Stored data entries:
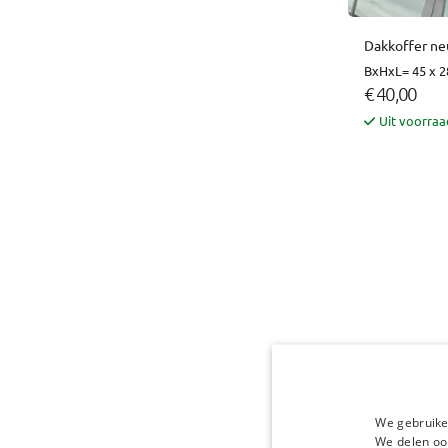
Dakkoffer neu
BxHxL= 45 x 2
€ 40,00
Uit voorraa
We gebruike
We delen ook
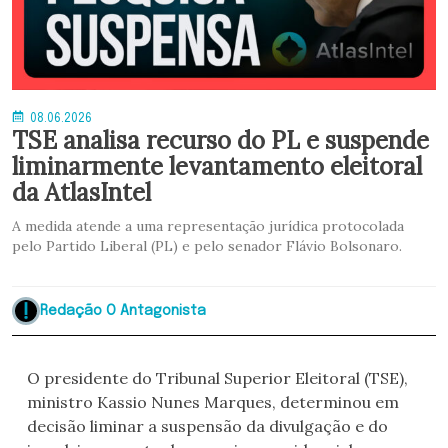
08.06.2026
TSE analisa recurso do PL e suspende
liminarmente levantamento eleitoral
da AtlasIntel
A medida atende a uma representação jurídica protocolada
pelo Partido Liberal (PL) e pelo senador Flávio Bolsonaro.
Redação O Antagonista
O presidente do Tribunal Superior Eleitoral (TSE),
ministro Kassio Nunes Marques, determinou em
decisão liminar a suspensão da divulgação e do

(Task): From the line containing "O presidente do" through the last line of the entries above, print each line exactly as it stands.

(Finished task):
O presidente do Tribunal Superior Eleitoral (TSE),
ministro Kassio Nunes Marques, determinou em
decisão liminar a suspensão da divulgação e do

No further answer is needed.